It ain't like there won't be plenty of .308's, 30-06's, and .270's to trade it in on when you get tired of it down the road.


----------



## Nicodemus (Jul 12, 2007)

Yes it would Zach. Like D said, gut shot is gut shot. 

Bullet placement is the KEY!!!


----------



## DSGB (Jul 12, 2007)

Does a gut shot hog smell worse than a gut shot deer?


----------



## Trizey (Jul 12, 2007)

DSGB said:


> Does a gut shot hog smell worse than a gut shot deer?



One would not be any better than the other!!


----------



## 257 roberts (Jul 13, 2007)

Caliber doesn't make-up for marksmanship( I've killed deer with everything from 45-70 to 257 Roberts and have settled on the Roberts and sometimes a 270 Win or 7x57)
It all about placement.


----------



## Festus (Jul 13, 2007)

257 roberts said:


> Caliber doesn't make-up for marksmanship....It all about placement.



That's exactly what she said...


----------



## Davexx1 (Jul 13, 2007)

I had to read the question several times trying to figure out what the real question was.  I think I got it......

The only difference in your scenario would likely be only the size of the bullet hole and/or collateral damage.  But, a gut shot, wounded, and probably lost animal remains the same regardless of the caliber or weapon used.  Not good.

Dave1


----------



## 257 roberts (Jul 15, 2007)




----------



## 60Grit (Jul 15, 2007)

REMINGTON710 said:


> ...300 is the same as a gut shot hog with a 243...my question is would it be the same if it was a 50 cal....you can use it for varment so what do you say?  just food for thought


 

This is the most confusing statement / question I have read in a while...

My biggest concern is the last part of the question, ".50 cal. ...you can use it for varmit so what do you say???"

You might want to re-read the reg. book on that one.

Then as far as the first part goes, why would you want to gut shoot any animal??


----------



## JJ's DEER (Jul 17, 2007)

We clean a lot of gut shot deer and hogs for folks each year.
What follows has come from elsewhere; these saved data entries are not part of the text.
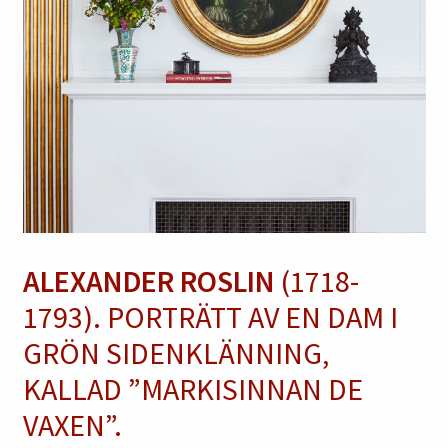
ALEXANDER ROSLIN
(1718-
1793). PORTRÄTT AV EN DAM I
GRÖN SIDENKLÄNNING,
KALLAD ”MARKISINNAN DE
VAXEN”.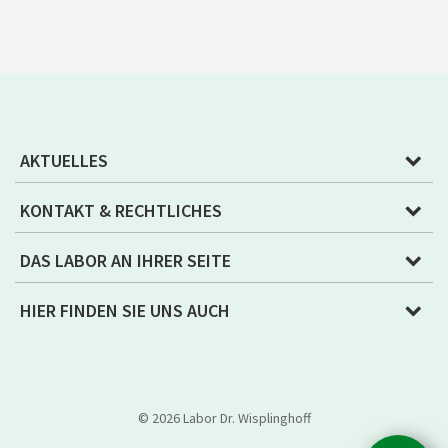
AKTUELLES
KONTAKT & RECHTLICHES
DAS LABOR AN IHRER SEITE
HIER FINDEN SIE UNS AUCH
© 2026 Labor Dr. Wisplinghoff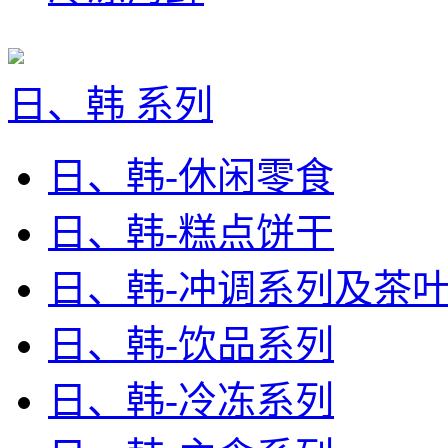
日、韩 系列
日、韩-休闲零食
日、韩-糕点饼干
日、韩-冲调系列及茶
日、韩-饮品系列
日、韩-冷冻系列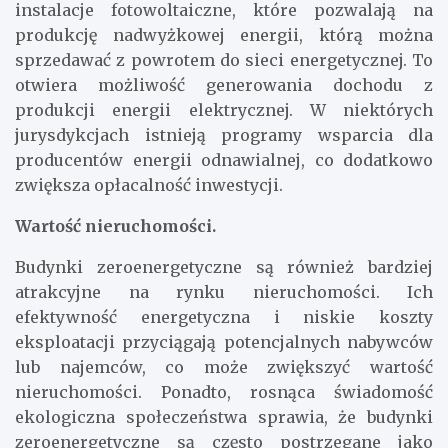
instalacje fotowoltaiczne, które pozwalają na
produkcję nadwyżkowej energii, którą można
sprzedawać z powrotem do sieci energetycznej. To
otwiera możliwość generowania dochodu z
produkcji energii elektrycznej. W niektórych
jurysdykcjach istnieją programy wsparcia dla
producentów energii odnawialnej, co dodatkowo
zwiększa opłacalność inwestycji.
Wartość nieruchomości.
Budynki zeroenergetyczne są również bardziej
atrakcyjne na rynku nieruchomości. Ich
efektywność energetyczna i niskie koszty
eksploatacji przyciągają potencjalnych nabywców
lub najemców, co może zwiększyć wartość
nieruchomości. Ponadto, rosnąca świadomość
ekologiczna społeczeństwa sprawia, że budynki
zeroenergetyczne są często postrzegane jako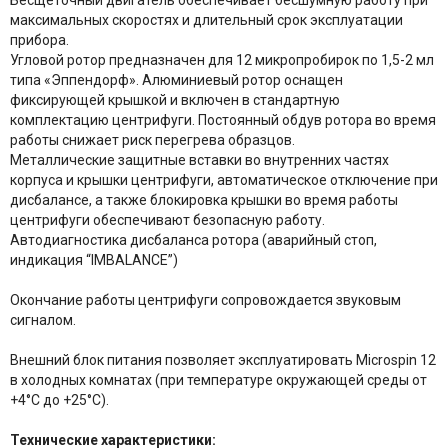
максимальных скоростях и длительный срок эксплуатации
прибора.
Угловой ротор предназначен для 12 микропробирок по 1,5-2 мл
типа «Эппендорф». Алюминиевый ротор оснащен
фиксирующей крышкой и включен в стандартную
комплектацию центрифуги. Постоянный обдув ротора во время
работы снижает риск перегрева образцов.
Металлические защитные вставки во внутренних частях
корпуса и крышки центрифуги, автоматическое отключение при
дисбалансе, а также блокировка крышки во время работы
центрифуги обеспечивают безопасную работу.
Автодиагностика дисбаланса ротора (аварийный стоп,
индикация “IMBALANCE”)
Окончание работы центрифуги сопровождается звуковым
сигналом.
Внешний блок питания позволяет эксплуатировать Microspin 12
в холодных комнатах (при температуре окружающей среды от
+4°С до +25°С).
Технические характеристики: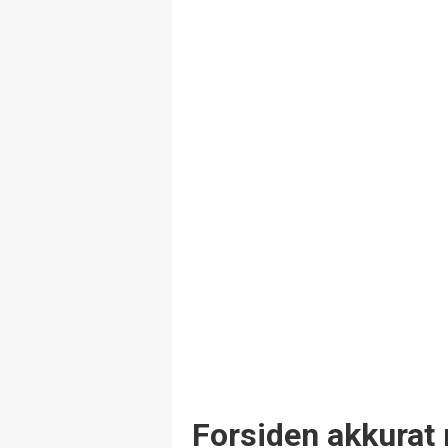
Forsiden akkurat 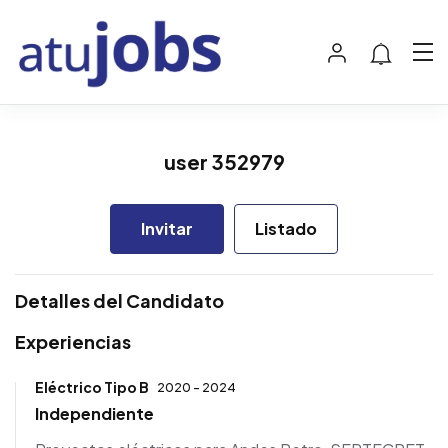
user 352979
Invitar
Listado
Detalles del Candidato
Experiencias
Eléctrico Tipo B
2020 - 2024
Independiente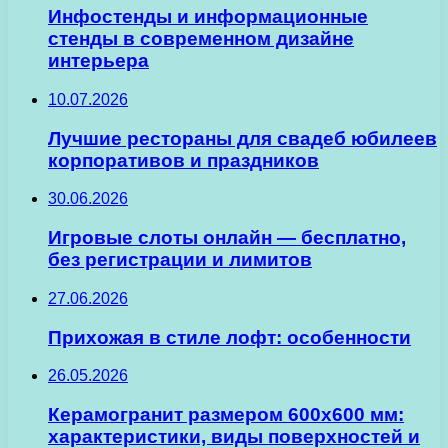
Инфостенды и информационные
стенды в современном дизайне
интерьера
10.07.2026
Лучшие рестораны для свадеб юбилеев
корпоративов и праздников
30.06.2026
Игровые слоты онлайн — бесплатно,
без регистрации и лимитов
27.06.2026
Прихожая в стиле лофт: особенности
26.05.2026
Керамогранит размером 600х600 мм:
характеристики, виды поверхностей и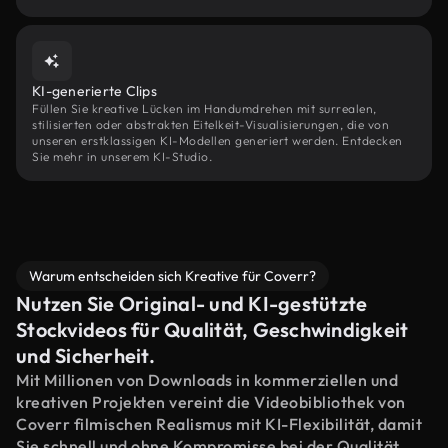
KI-generierte Clips
Füllen Sie kreative Lücken im Handumdrehen mit surrealen,
stilisierten oder abstrakten Eitelkeit-Visualisierungen, die von
unseren erstklassigen KI-Modellen generiert werden. Entdecken
Sie mehr in unserem KI-Studio.
Warum entscheiden sich Kreative für Coverr?
Nutzen Sie Original- und KI-gestützte
Stockvideos für Qualität, Geschwindigkeit
und Sicherheit.
Mit Millionen von Downloads in kommerziellen und
kreativen Projekten vereint die Videobibliothek von
Coverr filmischen Realismus mit KI-Flexibilität, damit
Sie schnell und ohne Kompromisse bei der Qualität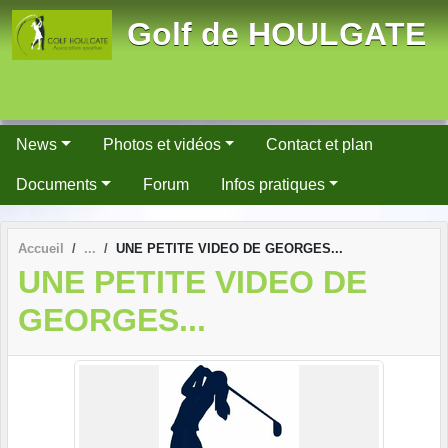
Panneau de gestion des cookies
Golf de HOULGATE
News
Photos et vidéos
Contact et plan
Documents
Forum
Infos pratiques
Accueil
UNE PETITE VIDEO DE GEORGES...
UNE PETITE VIDEO DE
GEORGES...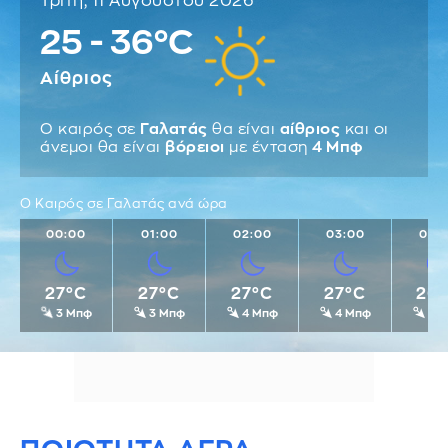
Τρίτη, 11 Αυγούστου 2026
25 - 36°C
Αίθριος
Ο καιρός σε
Γαλατάς
θα είναι
αίθριος
και οι
άνεμοι θα είναι
βόρειοι
με ένταση
4 Μπφ
Ο Καιρός σε Γαλατάς ανά ώρα
00:00
01:00
02:00
03:00
04:
27°C
27°C
27°C
27°C
26
3 Μπφ
3 Μπφ
4 Μπφ
4 Μπφ
4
If you shoot one in the gut and bring it to me you will lose as much as half of your meat. That depends on what all you blow guts on. Because once stomach content is on meat it must be removed; you can't wash that wonderful odor out. My advice is to do a little bit more target practice before going to the woods.
As for the 300, 243 or the 50. It all depends on what type of projectile you are shooting and what it hits on the way in. Some explode inside and some are hard and blow right through. Practice makes perfect! Shoot'em in the neck or head and keep all your meat.


----------